Cinquenta atletas da Série A, incluindo jogadores de equipes icônicas como Milan e Inter de Milão, foram citados na lista de clientes da rede. Além disso, a apuração da Polícia Financeira Italiana aponta que uma das mulheres envolvidas na organização engravidou em razão de um relacionamento com um dos clientes. O Tribunal de Milão está conduzindo a investigação a pedido do Ministério Público.
A operação já resultou na prisão domiciliar de quatro indivíduos, acusados de facilitar a prostituição por meio da organização de serviços de acompanhantes e de envolvimento em lavagem de dinheiro proveniente dessas atividades ilegais. Informações da Polícia Econômica e Financeira Italiana, repassadas à agência EFE, indicam que os eventos promovidos pela rede ofereciam a clientes abastados, em sua maioria atletas profissionais, acesso a serviços sexuais.
Além disso, as fontes da polícia confirmaram que os eventos poderiam incluir o uso de óxido nitroso como estimulante e substância recreativa. Até o momento, os clientes não são alvo da investigação, mas o escândalo gerou polêmica no futebol italiano, que ainda se recupera da não classificação para mais uma Copa do Mundo.

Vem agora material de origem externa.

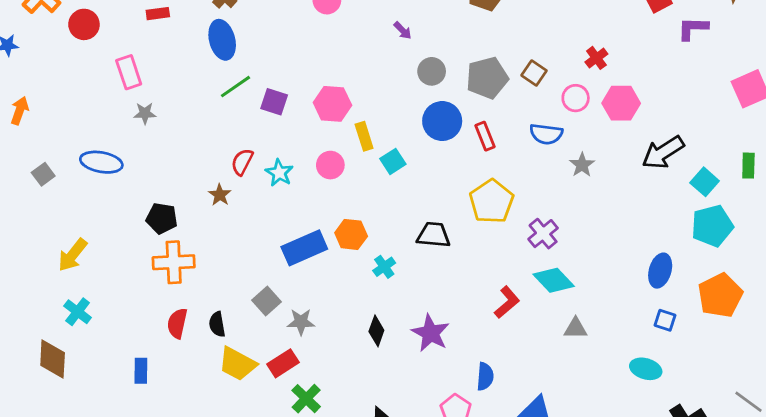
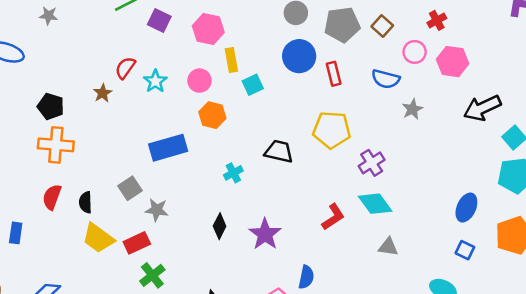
yellow pentagon: (491, 201) -> (332, 130), turned 30
orange hexagon: (351, 234) -> (212, 115), moved

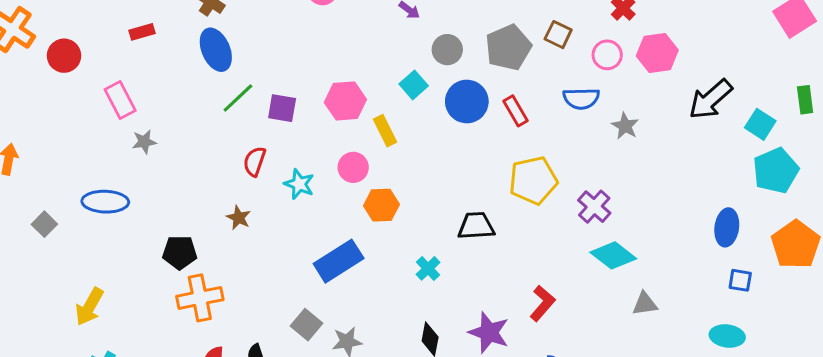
red semicircle: (125, 68) -> (255, 161), moved
cyan square: (253, 85) -> (414, 85), moved
red L-shape: (333, 217) -> (542, 303), moved

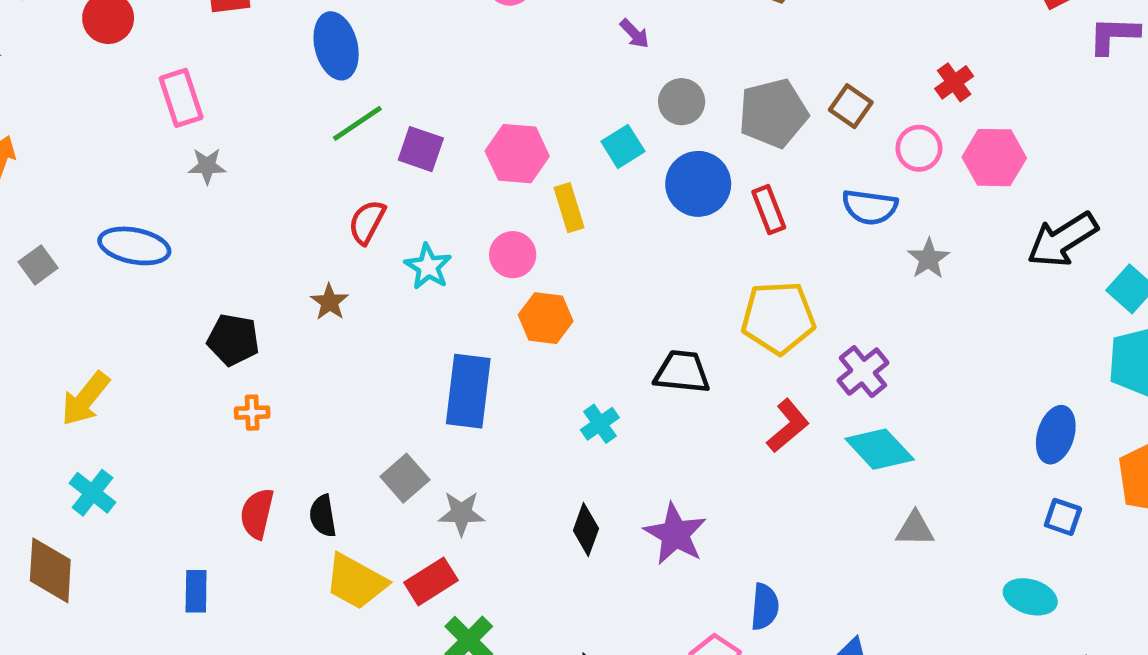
blue rectangle: (339, 261) -> (468, 391), turned -60
orange cross: (200, 298) -> (252, 413), size x0.5
red L-shape: (542, 303) -> (788, 426), moved

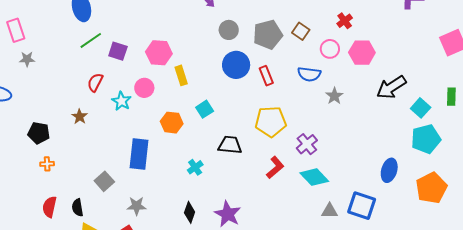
cyan square: (623, 146) -> (205, 109), moved
pink circle: (513, 255) -> (144, 88), moved
gray square: (405, 478) -> (104, 181), moved
blue square: (1063, 517) -> (362, 206), moved, size x1.8

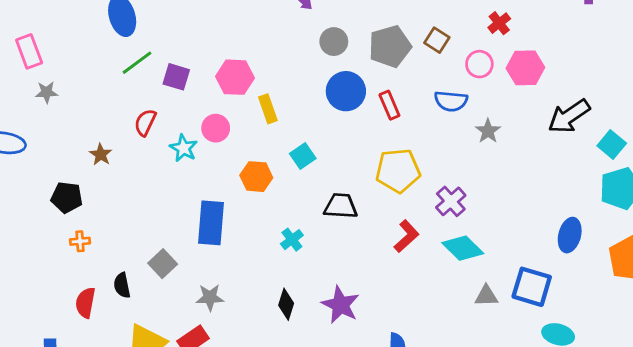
brown star: (80, 117) -> (101, 154), moved
black semicircle: (78, 208) -> (122, 285), moved

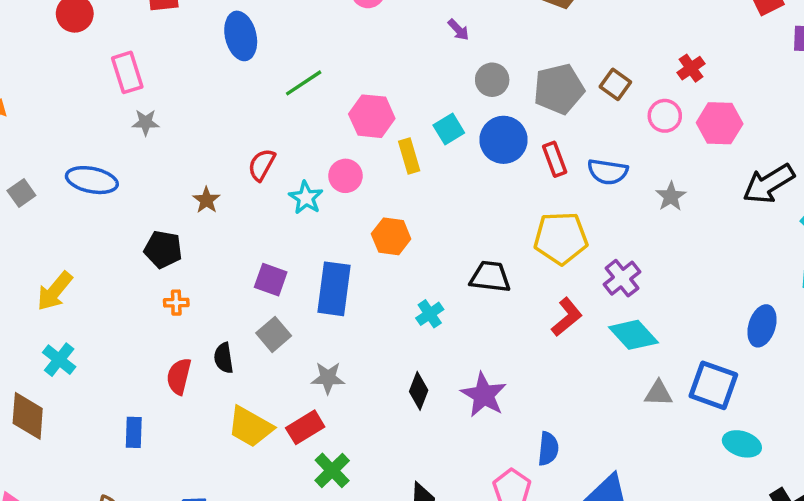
green line: (137, 63) -> (304, 83), moved
purple square: (176, 77) -> (271, 280), moved
blue semicircle: (451, 101) -> (608, 172), moved
cyan square: (303, 156) -> (449, 129), moved

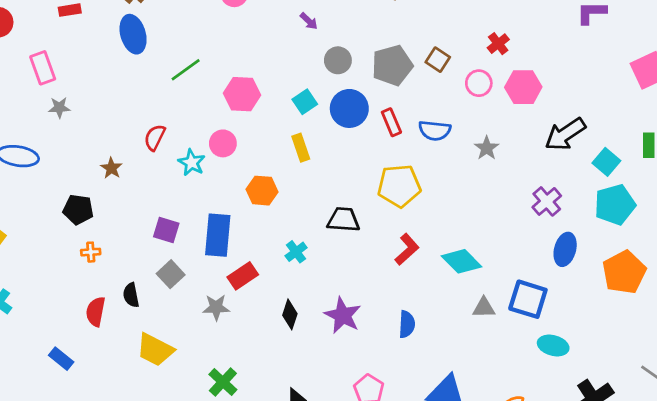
yellow rectangle: (409, 156) -> (301, 148), moved
purple cross: (622, 278) -> (547, 201), moved
red rectangle: (305, 427) -> (243, 276), moved
blue rectangle: (134, 432) -> (61, 359), turned -50
blue semicircle: (548, 449) -> (407, 324), moved

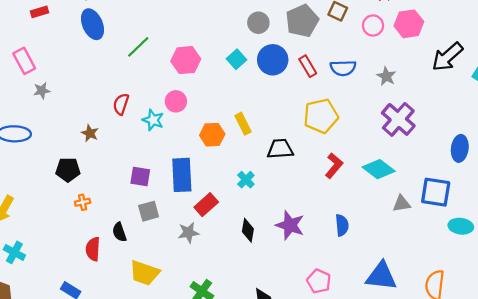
yellow rectangle: (301, 148) -> (243, 124), moved
purple cross: (547, 201) -> (398, 119), moved, size x1.4
gray square: (171, 274) -> (149, 211), turned 35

O caso tem implicações significativas para o Milan e a Inter de Milão, rivais locais, uma vez que uma série de jogadores de destaque e empresários já foram identificados como clientes, embora seus nomes ainda não tenham sido divulgados. A situação continua a se desenvolver, e a investigação promete trazer novos desdobramentos nos próximos dias.